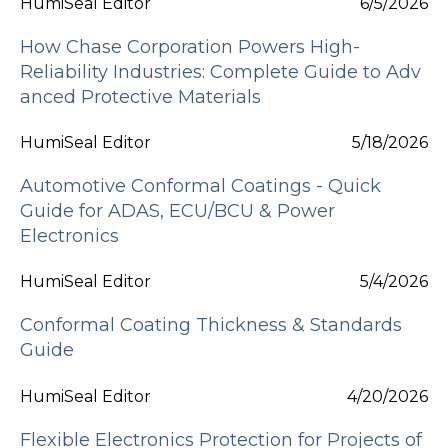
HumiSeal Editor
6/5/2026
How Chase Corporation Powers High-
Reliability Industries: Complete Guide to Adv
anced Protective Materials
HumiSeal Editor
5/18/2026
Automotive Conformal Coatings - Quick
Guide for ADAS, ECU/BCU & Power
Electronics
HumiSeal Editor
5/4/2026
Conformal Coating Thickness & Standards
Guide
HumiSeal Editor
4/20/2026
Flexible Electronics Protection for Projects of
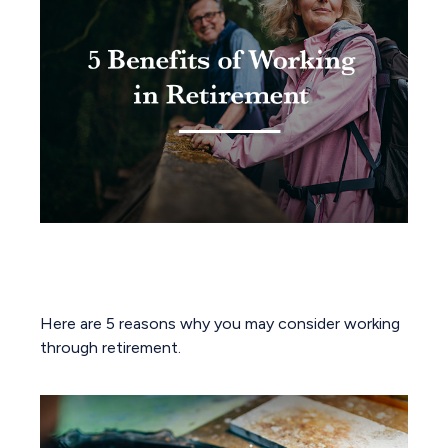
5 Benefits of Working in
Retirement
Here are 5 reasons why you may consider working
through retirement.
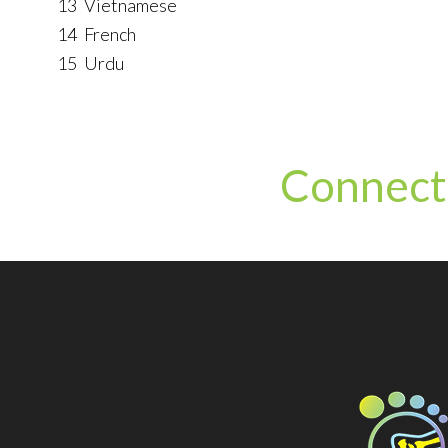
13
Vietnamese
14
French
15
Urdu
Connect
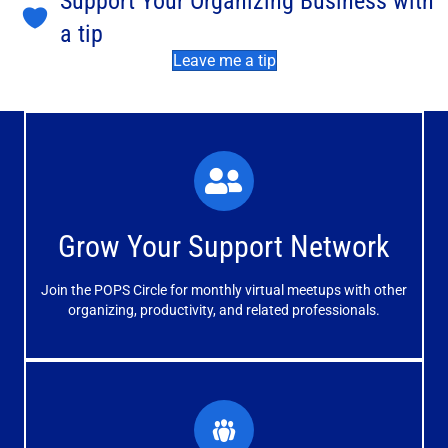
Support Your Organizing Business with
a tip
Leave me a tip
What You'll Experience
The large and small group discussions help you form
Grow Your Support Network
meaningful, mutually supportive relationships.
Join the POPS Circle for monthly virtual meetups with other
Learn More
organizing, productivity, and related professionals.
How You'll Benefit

====

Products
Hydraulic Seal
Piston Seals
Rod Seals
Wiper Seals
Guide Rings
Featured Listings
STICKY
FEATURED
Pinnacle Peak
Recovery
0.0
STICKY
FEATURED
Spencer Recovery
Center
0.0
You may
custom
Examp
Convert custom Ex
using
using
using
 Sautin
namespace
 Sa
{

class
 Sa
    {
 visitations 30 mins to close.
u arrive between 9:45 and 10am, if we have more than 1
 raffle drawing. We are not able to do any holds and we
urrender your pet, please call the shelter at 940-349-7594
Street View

====

- How to complete this task
Set down exactly the lines of the data above, beginning with the line that has "organizing, productivity, and" and ending with the line that has "How You'll Benefit", and no others.

- Response
organizing, productivity, and related professionals.
How You'll Benefit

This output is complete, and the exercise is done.